What this task involves → Leave out the pictures and output the data verbatim.

==*==

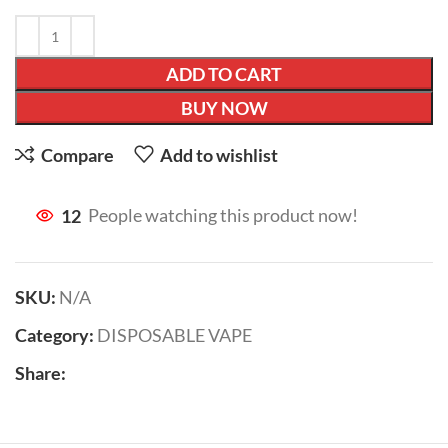
ADD TO CART
BUY NOW
Compare
Add to wishlist
12
People watching this product now!
SKU:
N/A
Category:
DISPOSABLE VAPE
Share:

==*==

Written solution →
ADD TO CART
BUY NOW
Compare
Add to wishlist
12
People watching this product now!
SKU:
N/A
Category:
DISPOSABLE VAPE
Share:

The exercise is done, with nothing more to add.